メーテルの言うような、優しいだけの聖人君子では決してないのだ。
「それで、ベツィリアは元気なのかな? 建国祭に出ると聞いているのだけれど」
唐突にハインリーが問いかけてくる。アルシオは少し考えてから答えた。
「相変わらずだが、今は少し容体が落ち着いている。医者も建国祭の参加だけなら、なんとか大丈夫だろうという見立てだった」
「会えるのは何年ぶりだろうね」
ハインリーは一応、妹思いの兄である。少なくとも表面的には。
忙しいこともあり、直接離宮まで顔は出さないが、他の王子たちとは違って定期的に贈り物が来る。

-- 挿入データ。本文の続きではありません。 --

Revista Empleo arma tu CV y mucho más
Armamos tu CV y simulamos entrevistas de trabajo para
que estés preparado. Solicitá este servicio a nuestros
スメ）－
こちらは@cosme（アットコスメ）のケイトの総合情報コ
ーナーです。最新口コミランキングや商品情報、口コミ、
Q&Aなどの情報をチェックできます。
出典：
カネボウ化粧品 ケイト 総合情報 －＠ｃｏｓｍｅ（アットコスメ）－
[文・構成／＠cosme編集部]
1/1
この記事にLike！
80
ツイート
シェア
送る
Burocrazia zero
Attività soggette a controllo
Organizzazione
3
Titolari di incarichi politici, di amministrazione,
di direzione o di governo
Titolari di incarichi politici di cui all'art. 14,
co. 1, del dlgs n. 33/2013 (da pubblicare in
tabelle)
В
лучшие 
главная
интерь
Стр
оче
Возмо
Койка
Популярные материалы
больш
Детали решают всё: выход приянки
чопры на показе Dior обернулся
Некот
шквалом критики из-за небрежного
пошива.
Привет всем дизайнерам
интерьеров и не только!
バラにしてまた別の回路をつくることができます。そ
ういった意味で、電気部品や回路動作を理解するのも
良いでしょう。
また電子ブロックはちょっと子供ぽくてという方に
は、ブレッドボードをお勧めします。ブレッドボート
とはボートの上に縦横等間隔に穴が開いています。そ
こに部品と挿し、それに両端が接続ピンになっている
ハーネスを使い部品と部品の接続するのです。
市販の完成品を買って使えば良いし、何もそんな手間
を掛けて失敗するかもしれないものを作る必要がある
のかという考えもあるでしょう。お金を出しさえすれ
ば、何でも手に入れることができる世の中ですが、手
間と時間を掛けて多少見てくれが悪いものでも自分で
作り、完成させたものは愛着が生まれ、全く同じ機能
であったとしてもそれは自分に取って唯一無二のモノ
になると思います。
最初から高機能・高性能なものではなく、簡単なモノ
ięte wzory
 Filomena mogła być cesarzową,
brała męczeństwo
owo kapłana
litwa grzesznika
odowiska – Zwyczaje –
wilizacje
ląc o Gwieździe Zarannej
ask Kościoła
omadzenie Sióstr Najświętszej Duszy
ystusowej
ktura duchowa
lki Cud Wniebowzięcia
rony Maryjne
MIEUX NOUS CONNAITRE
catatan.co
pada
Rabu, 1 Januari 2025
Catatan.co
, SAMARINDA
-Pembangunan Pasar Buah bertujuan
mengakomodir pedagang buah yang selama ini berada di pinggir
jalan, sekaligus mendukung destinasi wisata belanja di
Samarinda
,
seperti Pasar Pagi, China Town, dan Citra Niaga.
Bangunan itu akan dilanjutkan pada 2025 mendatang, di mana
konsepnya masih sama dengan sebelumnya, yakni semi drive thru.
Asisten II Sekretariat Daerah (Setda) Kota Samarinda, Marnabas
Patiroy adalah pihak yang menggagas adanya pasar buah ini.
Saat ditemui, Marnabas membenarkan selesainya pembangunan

「メーテルはあげられないけど、普通に会う分には口は出さないよ」
どれだけ下っ端であろうと、ハインリーにメーテルを手放すつもりはないらしい。
(俺にもっと力があれば、何かが変わるのだろうか)
わからない。
ただ、あらゆる意味でハインリーの足元にも及ばない今の自分に猛烈な情けなさを感じる。
「さて、そろそろ行こうか。メーテル」
「は、はい」
呼ばれて、メーテルは慌てて返事をする。
そうして、ハインリーのところへ歩み寄ると、アルシオに向けて告げた。
「アルシオさん、助けていただきありがとうございました。ベツィリア様にもよろしくお伝えください」
アルシオの設定に乗っかってくれるらしい。
しかし、これで、メーテルが離宮へ行き来できる正当な理由ができた。
(建国祭までの間だが)
少しだけ、彼女と別れがたく感じてしまっている自分がいた。